Where execution was concerned, however, the program left far more than much to be desired. Where the repertoire is concerned, Terry was clearly an enthusiast. However, he played his piano with such a heavy hand that it was more than apparent that he was determined to upstage all the vocalists, even during the opening and closing numbers that brought all of the Merolini singers on the stage at the same time. If his approach to accompaniment were not distressing enough, the printed list of songs had more than its fair share of inaccuracies, not to mention significant departures from the Songbook, such as the Italian “Ciribiribin” and a medley of tunes from cartoons such as the theme for Woody Woodpecker, all attributing composition (or arrangement?) to Joseph Barbera.

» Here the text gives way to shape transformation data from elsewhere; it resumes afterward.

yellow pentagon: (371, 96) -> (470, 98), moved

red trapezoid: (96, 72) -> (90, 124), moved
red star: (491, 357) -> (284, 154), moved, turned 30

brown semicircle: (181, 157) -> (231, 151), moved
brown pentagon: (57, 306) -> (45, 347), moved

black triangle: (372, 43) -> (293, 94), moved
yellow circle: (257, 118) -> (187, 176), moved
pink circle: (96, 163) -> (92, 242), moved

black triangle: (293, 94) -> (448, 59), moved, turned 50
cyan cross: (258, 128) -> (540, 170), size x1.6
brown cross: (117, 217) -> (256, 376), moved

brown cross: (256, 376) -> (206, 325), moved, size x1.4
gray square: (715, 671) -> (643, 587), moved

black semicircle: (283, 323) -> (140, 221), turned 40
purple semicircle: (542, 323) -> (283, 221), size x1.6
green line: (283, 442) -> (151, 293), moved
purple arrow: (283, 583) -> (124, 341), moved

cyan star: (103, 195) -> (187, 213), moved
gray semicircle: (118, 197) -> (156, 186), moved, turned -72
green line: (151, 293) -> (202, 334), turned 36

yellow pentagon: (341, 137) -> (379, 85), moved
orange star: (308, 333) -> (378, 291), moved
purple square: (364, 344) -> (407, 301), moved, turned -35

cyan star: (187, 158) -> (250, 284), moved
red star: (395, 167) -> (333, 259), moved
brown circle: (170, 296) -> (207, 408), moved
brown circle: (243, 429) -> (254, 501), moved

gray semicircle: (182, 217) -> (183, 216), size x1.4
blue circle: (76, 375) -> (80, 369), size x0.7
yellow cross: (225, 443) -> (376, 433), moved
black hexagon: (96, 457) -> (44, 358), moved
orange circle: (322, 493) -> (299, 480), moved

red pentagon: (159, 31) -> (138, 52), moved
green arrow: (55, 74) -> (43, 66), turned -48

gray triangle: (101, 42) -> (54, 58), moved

Mind you, whatever the shortcomings, it would be fair to say that all of the vocalists did their best to rise above the prevailing difficulties. Some of them even delivered downright convincing accounts that briefly blew away the many sources of distress. It would be hard to find a singer that could present a better interpretation of Billy Strayhorn’s “Lush Life” than Nikola Printz, embodying the full spectrum of the composer’s many personal dispositions. This was a welcome relief from Terry’s preference for dynamic range, which extended from loud to deafening (the latter applying to those opening and closing numbers with “all hands” on the stage).

Presumably, the very idea of a program of popular tunes from the twentieth century was intended as a departure from the usual routines of Merola performances. Under better management, such a program could have been not only attractive but also downright absorbing. Such management, however, would require more than enthusiasm, particularly when all that enthusiasm resided in the curator!